The outer circle is at a fixed potential, defined by a Dirichlet constraint.
The inner circle bounds a region ("Charged") of constant charge density,
rho[Charged] = constant; rho[Air] = 0.;

To the EleSta_v formulation .pro file -- I added the lines { Name s2;
NameOfCoef v2; Function BF_Node_2E; Support DomainCC_Ele; Entity NodesOf[
All ]; } to the FunctionSpace BasisFunction and    { NameOfCoef v2;
EntityType NodesOf; NameOfConstraint ElectricScalarPotential; } to the
FunctionSpace Constraint.

To the Integration_lib.pro file I added a case: { GeoElement Triangle2;
NumberOfPoints  6 ; } to the GradGrad integration.

To the Jacobian_lib.pro file -- no change.

Evidently I have left something out or done something wrong. What?

Thanks in advance for your suggestions.

John

P.S. Background: I'm working on interaction of electron beams with samples
that have insulating regions. I have a simulator that takes care of
scattering calculations including electron cascade. My interest in the above
problem is to determine electric fields due to the charge distribution
predicted by my simulator.

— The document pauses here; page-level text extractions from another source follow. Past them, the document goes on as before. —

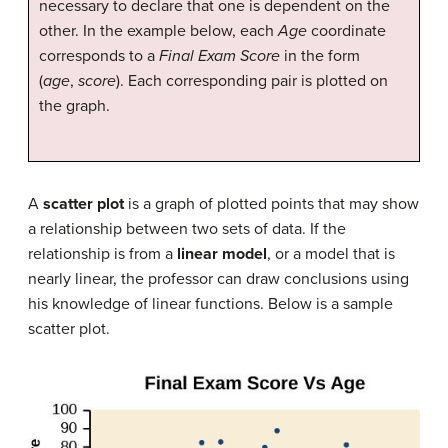
necessary to declare that one is dependent on the
other. In the example below, each
Age
coordinate
corresponds to a
Final Exam Score
in the form
(
age
,
score
). Each corresponding pair is plotted on
the graph.
A
scatter plot
is a graph of plotted points that may show
a relationship between two sets of data. If the
relationship is from a
linear model
, or a model that is
nearly linear, the professor can draw conclusions using
his knowledge of linear functions. Below is a sample
scatter plot.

The samples may be complex in geometry, with
insulating and conducting regions. Some of the latter may be held at fixed
potentials, others floating. I will have a large number of such problems to
solve, differing from one another mainly in the charge distribution.

I am trying to become more familiar with FEA by reading some elementary
texts. However, none of the ones I have read so far are giving me
sufficiently good insight into the underpinnings of Getdp. Possibly they are
too elementary. Can you recommend some good reading -- something preferably
that develops the subject in terms of objects (function spaces, etc.) that
one encounters in Getdp?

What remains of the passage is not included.